On a recent Friday evening, I was playing phone tag with a woman named Suzette. We were strangers, as far as I knew, connected through her membership with the TownLake YMCA.


It was my job, as a Y director and interfaith chaplain, to check-in with members like Suzette, see how they were holding up during the COVID-19 shelter-in-place order. Because Y staff couldn’t be with our collective community in person, we were determined to be there for people — for thousands of members — one by one.


But when my phone rang around 7 p.m. that Friday, I almost didn’t answer. I felt spiritually and emotionally exhausted from weeks of working at home, alongside my husband and our two elementary-age kids, both of whom need ample physical, emotional and educational attention. Like so many mothers — so many people — right now, I was drained, verging on despair. But I told myself, “just one more phone call.”


I did this because of my faith, which includes what I call “the spiritual practice of showing up.” I trust — and have experienced time and again — that our purpose will be revealed when we arrive. The universe (what you might call God or the divine) will delight and surprise us if we can only find a way to show up.


At the end of a very hard week, delight came as Suzette and I made small talk (not usually my favorite). We chatted about the stress relief and sunshine we get walking in our neighborhoods — which we quickly realized, as we described our routes, are one and the same! In fact, Suzette and I discovered we have been living just two blocks away from each other for nine years.


“I’m on my cell phone!” I told her, straightening up in my bed. “I should just walk to you!”


“You should!” she said.


So I did. I put on my sandals and stepped out into the lovely April evening, heading in my neighbor’s direction. We visited at a safe distance, near where Suzette has been working in her yard. We talked about some experiences of motherhood and bonded over our shared love of music. (Suzette plays in the Morningbird ukulele group that I have been coordinating for TownLake's Live Music in the Lobby program for the past year. She grinned with I told her my rock band, Parker Woodland, is named after an intersection in our neighborhood.)


In hindsight, Suzette and I had met before. I recall seeing her grandkids leaving her house once or twice, and I’m sure I’ve thanked her, along with the other ukulele players, when they have played “You Are My Sunshine” in the YMCA lobby. But Suzette and I had never connected so directly and memorably until the hustle and bustle of modern life had been stripped away by the coronavirus.


Now I text her when I’m out for a walk, and she stops to say, “Hi,” when the kids and I are in the front yard. We each have a new person nearby whom we can call in an emergency or if we simply need a friend.


I thought my job was to call Suzette and lift her spirits. In the end, the support was mutual. That is how true community works.

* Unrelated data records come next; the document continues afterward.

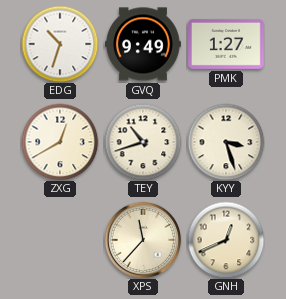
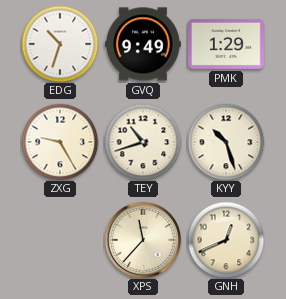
PMK: 1:27 -> 1:29
ZXG: 12:40 -> 9:25
KYY: 3:27 -> 10:27
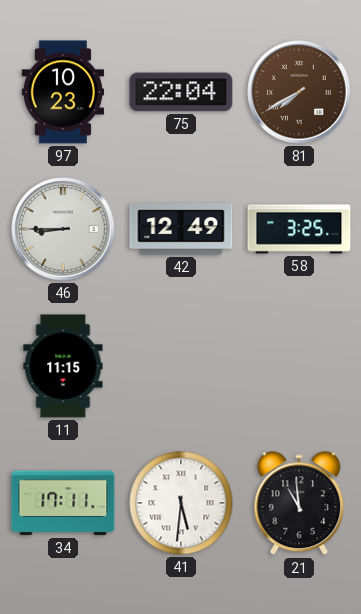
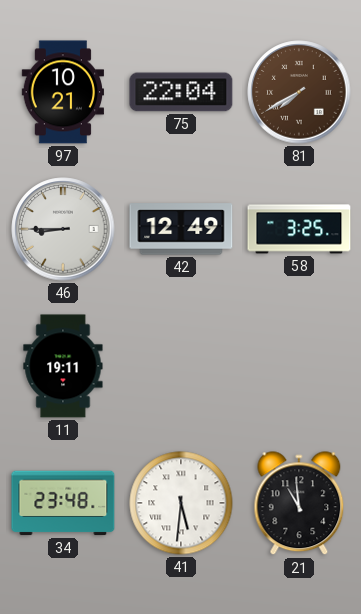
97: 10:23 -> 10:21
11: 11:15 -> 19:11
34: 17:11 -> 23:48
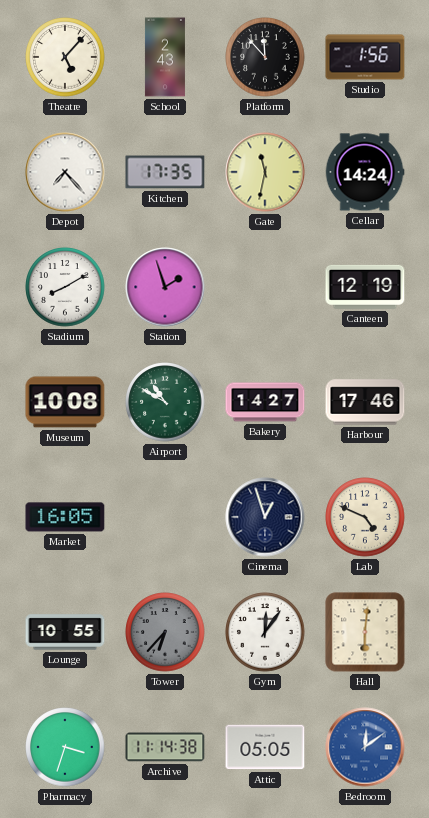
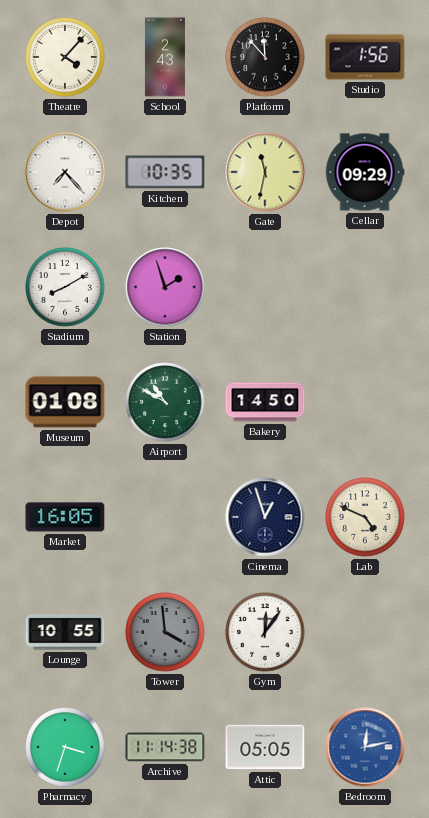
Theatre: 5:07 -> 4:07
Kitchen: 17:35 -> 10:35
Cellar: 14:24 -> 09:29
Canteen: 12:19 -> none
Museum: 10:08 -> 01:08
Bakery: 14:27 -> 14:50
Harbour: 17:46 -> none
Tower: 6:37 -> 3:59
Hall: 6:01 -> none
Bedroom: 12:09 -> 12:13
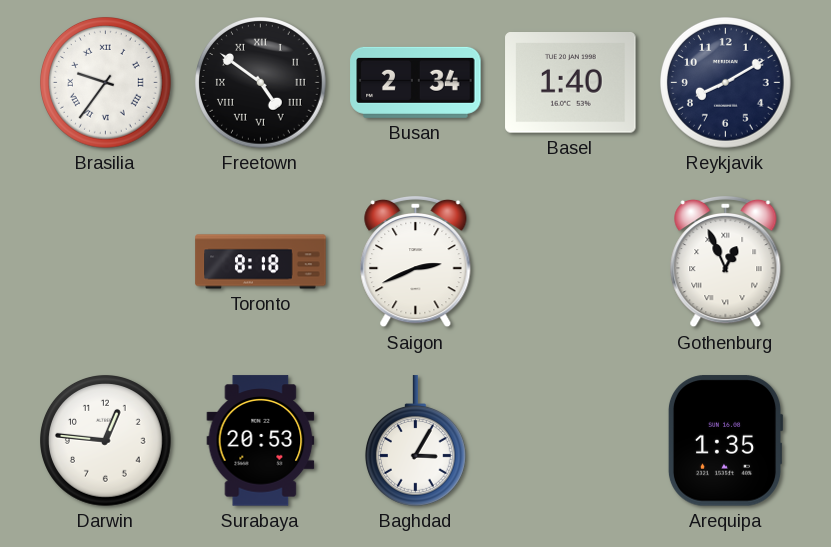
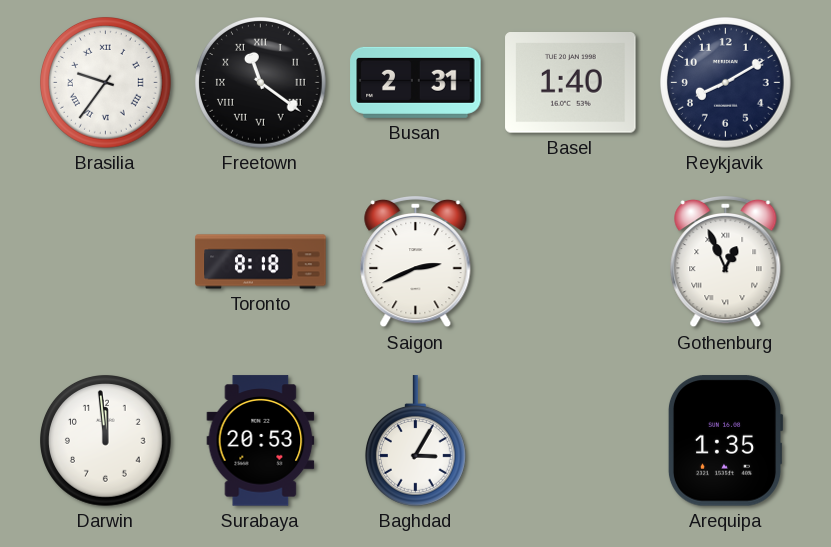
Freetown: 4:51 -> 11:21
Busan: 2:34 -> 2:31
Darwin: 12:46 -> 11:59
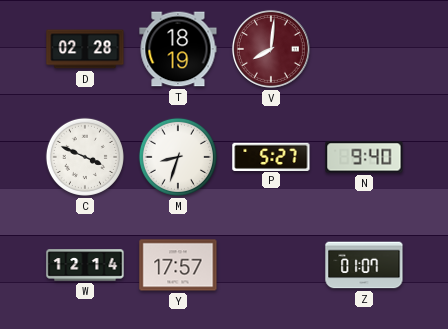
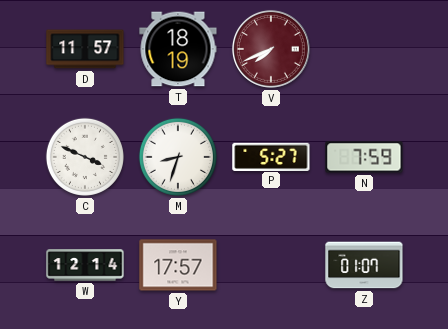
D: 02:28 -> 11:57
V: 8:01 -> 7:41
N: 9:40 -> 7:59
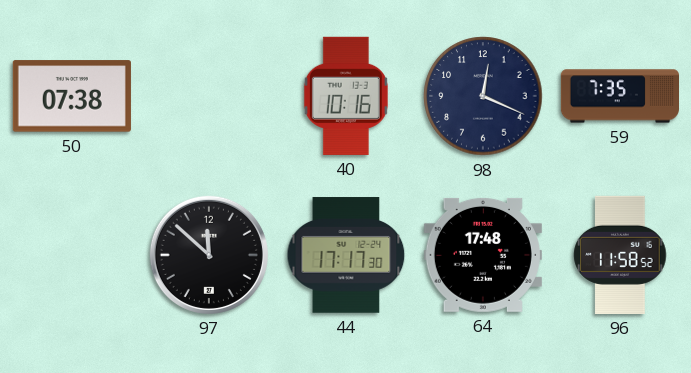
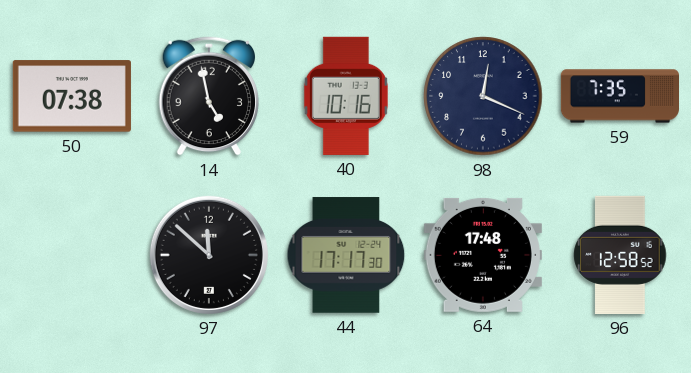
14: none -> 4:58
96: 11:58 -> 12:58
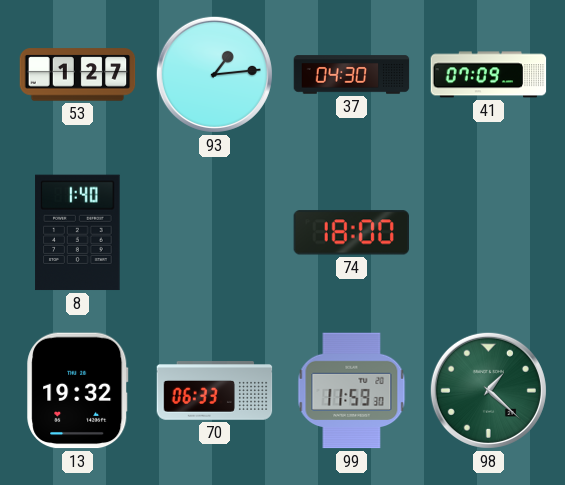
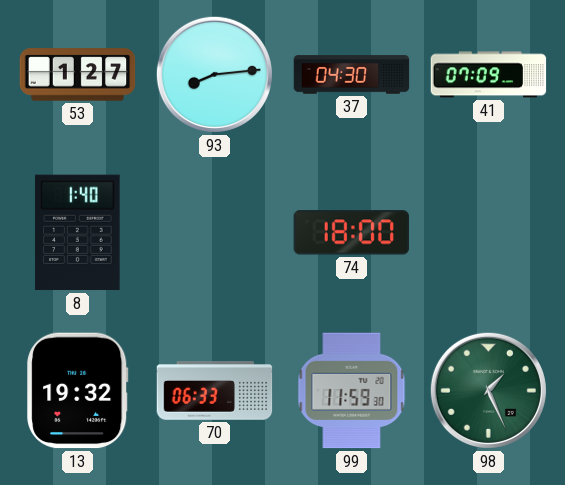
93: 1:14 -> 8:14
98: 1:22 -> 1:26
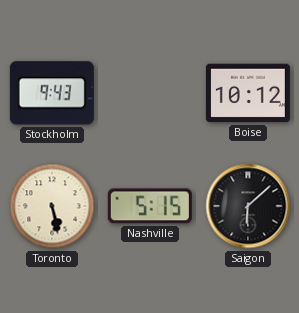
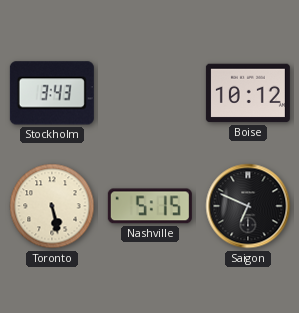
Stockholm: 9:43 -> 3:43
Saigon: 6:08 -> 6:49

My YMCA colleagues and I can’t wait until we can safely be back in our facilities, dancing and swimming and re-connecting with our community in person. In the meantime, we laugh and cry with new friends on the other end of the phone.


The Y is a diverse microcosm of the wider world. Many people are doing well, thankful for their jobs and health. But others are struggling. My heart breaks for those who are sick or have lost loved ones and jobs. My heart aches for those who are struggling with abuse, addiction, depression, poverty or other conditions that are exacerbated by the crucial yet difficult effort to shelter in place.


Our staff’s phone call outreach does not take away the pain of the coronavirus pandemic. The calls do not change the fact many families are separated or grieving this Mother’s Day.


The calls mean that fewer people will suffer alone. Moments like meeting Suzette remind me that there is still joy to be had in hard times.


We need our neighbors and our communities, even when we must hold them at a physical distance. Whom do you know that might be struggling or grieving? Whom can you check on today, with an old-fashioned phone call? Where can you show up, even virtually, to surprise and delight someone?


Life can be painful and beautiful all at once, and the way we will get through this is together.


The Rev. Erin Walter serves as director of community engagement and social responsibility with the YMCA of Austin and the affiliated community minister for Wildflower Church,a Unitarian Universalist Congregation in South Austin.